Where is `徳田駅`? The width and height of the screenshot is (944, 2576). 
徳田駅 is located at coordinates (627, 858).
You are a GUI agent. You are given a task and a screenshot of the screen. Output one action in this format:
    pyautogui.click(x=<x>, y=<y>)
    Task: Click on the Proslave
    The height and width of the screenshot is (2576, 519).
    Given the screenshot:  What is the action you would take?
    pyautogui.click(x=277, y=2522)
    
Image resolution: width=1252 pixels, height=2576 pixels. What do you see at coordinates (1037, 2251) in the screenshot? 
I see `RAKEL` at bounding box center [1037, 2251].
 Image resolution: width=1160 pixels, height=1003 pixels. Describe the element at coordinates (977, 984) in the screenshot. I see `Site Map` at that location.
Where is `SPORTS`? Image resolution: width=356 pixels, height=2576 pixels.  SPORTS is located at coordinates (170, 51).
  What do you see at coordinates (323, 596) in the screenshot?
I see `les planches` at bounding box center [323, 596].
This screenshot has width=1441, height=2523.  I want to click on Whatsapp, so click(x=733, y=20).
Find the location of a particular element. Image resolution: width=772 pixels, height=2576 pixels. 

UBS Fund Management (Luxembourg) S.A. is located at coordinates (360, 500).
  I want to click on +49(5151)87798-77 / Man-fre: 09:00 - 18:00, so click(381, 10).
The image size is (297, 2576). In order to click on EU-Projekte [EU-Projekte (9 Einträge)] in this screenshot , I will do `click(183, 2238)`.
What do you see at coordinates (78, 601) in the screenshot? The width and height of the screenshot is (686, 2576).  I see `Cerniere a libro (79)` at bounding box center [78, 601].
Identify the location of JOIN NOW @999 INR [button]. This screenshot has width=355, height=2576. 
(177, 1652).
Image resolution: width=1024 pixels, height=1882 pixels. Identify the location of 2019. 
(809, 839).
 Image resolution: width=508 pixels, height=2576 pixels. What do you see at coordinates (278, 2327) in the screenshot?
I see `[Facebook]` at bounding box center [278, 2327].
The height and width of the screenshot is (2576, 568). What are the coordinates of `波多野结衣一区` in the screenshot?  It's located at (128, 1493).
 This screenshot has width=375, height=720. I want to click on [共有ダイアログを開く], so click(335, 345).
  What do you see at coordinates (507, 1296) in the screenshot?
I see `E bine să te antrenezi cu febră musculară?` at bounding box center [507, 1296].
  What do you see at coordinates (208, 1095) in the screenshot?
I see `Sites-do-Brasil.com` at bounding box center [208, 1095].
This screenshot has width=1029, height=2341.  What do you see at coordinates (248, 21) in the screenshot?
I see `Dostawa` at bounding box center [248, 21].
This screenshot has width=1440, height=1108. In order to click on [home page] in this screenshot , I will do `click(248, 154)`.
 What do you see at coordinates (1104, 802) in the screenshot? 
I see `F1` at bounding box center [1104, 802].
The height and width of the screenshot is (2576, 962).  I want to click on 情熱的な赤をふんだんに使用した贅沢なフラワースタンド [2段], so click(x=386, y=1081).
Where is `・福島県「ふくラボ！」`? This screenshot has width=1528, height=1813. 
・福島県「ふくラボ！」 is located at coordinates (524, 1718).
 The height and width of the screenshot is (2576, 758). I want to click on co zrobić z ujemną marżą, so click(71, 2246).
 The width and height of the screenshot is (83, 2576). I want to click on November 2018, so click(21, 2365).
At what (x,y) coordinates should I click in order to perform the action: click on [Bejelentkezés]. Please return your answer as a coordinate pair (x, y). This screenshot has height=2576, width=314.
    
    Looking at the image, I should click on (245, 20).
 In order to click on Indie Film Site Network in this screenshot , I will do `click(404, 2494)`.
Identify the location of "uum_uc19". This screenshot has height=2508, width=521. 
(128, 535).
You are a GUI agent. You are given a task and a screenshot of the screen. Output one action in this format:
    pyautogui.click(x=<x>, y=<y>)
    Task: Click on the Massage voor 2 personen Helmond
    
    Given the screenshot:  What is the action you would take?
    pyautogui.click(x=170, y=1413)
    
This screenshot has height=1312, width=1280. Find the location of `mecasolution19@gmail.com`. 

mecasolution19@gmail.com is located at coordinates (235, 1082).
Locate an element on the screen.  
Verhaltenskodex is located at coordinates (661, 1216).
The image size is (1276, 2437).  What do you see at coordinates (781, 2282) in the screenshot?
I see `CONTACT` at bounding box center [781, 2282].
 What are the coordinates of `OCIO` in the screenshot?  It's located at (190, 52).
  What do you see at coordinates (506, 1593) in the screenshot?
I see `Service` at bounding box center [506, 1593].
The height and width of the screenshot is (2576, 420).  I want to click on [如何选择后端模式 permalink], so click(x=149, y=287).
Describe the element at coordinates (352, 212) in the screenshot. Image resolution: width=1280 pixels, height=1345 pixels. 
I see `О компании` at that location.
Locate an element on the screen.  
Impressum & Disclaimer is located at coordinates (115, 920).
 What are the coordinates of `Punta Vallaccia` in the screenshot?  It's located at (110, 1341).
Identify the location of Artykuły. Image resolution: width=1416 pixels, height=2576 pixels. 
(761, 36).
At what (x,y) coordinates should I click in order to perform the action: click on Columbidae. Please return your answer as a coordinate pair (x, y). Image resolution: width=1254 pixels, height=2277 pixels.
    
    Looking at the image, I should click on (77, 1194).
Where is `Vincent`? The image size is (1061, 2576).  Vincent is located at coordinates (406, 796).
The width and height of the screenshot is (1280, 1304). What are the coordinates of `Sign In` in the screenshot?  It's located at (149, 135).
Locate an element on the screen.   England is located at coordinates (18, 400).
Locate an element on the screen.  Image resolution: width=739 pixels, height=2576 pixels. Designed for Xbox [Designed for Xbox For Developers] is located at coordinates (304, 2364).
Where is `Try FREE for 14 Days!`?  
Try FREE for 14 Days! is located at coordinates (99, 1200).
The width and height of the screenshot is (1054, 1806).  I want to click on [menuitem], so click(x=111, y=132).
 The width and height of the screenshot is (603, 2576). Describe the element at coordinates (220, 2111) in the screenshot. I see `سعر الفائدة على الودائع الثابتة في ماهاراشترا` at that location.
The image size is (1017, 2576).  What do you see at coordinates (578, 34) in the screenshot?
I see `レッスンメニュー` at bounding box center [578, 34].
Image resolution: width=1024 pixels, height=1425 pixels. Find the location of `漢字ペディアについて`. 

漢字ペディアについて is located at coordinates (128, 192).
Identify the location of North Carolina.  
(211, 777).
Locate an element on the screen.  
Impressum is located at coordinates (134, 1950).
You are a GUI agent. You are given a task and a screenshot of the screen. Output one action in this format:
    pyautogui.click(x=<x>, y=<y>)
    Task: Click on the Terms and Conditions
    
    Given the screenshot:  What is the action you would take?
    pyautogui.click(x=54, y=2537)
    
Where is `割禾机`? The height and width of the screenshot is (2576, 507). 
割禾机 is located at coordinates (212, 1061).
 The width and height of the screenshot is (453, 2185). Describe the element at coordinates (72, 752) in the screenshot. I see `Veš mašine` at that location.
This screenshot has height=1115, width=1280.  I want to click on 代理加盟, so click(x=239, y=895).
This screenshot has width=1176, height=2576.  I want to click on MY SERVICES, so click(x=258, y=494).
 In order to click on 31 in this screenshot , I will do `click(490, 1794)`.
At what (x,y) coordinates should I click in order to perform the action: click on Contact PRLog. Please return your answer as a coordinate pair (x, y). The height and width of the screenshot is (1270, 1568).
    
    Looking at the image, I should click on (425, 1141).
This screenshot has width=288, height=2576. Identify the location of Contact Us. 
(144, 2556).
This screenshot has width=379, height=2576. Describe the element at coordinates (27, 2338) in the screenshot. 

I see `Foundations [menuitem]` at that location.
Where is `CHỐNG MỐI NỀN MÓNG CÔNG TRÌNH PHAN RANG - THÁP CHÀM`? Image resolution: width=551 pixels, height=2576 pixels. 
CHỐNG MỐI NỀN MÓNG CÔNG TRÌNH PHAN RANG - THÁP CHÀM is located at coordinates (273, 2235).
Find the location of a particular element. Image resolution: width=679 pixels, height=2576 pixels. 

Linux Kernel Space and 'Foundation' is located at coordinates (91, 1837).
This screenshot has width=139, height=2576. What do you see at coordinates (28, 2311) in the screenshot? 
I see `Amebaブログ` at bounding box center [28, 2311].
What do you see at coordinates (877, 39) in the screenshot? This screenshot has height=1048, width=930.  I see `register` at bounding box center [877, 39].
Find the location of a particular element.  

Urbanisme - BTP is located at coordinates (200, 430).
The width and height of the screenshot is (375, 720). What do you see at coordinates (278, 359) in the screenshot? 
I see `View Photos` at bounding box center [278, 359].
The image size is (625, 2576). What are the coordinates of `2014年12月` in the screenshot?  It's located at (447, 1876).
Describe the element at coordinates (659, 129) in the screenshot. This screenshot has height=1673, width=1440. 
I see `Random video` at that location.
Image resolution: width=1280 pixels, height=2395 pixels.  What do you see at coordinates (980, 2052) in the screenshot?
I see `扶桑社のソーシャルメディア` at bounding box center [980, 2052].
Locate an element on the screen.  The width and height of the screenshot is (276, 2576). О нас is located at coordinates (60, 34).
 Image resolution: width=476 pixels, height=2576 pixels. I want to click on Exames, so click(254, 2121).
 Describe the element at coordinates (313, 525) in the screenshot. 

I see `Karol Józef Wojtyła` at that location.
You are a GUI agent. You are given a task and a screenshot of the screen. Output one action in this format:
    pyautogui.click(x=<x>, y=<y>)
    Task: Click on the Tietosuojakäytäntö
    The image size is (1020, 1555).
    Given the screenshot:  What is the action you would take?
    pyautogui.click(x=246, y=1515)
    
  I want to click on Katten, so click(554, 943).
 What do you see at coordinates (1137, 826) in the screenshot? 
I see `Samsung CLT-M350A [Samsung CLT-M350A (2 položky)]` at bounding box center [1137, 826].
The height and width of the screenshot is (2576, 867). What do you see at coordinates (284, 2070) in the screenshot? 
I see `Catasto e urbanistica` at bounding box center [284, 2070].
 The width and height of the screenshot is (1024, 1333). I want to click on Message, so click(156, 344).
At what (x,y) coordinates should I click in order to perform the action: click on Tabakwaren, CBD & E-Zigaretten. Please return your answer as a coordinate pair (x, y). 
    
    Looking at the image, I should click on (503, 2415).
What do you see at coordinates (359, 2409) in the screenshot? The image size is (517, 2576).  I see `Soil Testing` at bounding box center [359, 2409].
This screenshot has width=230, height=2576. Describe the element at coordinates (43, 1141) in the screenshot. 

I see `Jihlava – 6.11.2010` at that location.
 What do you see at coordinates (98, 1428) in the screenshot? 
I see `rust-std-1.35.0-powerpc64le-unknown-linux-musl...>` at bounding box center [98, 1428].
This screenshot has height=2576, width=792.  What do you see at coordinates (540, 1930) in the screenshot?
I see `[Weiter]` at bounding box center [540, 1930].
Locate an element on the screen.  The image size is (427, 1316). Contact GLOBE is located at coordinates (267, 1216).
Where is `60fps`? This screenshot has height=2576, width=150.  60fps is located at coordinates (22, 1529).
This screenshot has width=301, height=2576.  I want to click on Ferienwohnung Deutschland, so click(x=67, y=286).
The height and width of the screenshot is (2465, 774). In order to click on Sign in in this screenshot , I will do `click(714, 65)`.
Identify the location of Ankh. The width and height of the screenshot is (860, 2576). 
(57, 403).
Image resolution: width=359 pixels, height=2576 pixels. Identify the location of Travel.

^^^^^^^^^^^^^^^^

> BRIEF: Go through the listing above and return each line that includes the word "will".

> FINISHED TASK:
The image size is (297, 2576). In order to click on EU-Projekte [EU-Projekte (9 Einträge)] in this screenshot , I will do `click(183, 2238)`.
This screenshot has width=1440, height=1108. In order to click on [home page] in this screenshot , I will do `click(248, 154)`.
 In order to click on Indie Film Site Network in this screenshot , I will do `click(404, 2494)`.
 In order to click on 31 in this screenshot , I will do `click(490, 1794)`.
The height and width of the screenshot is (2465, 774). In order to click on Sign in in this screenshot , I will do `click(714, 65)`.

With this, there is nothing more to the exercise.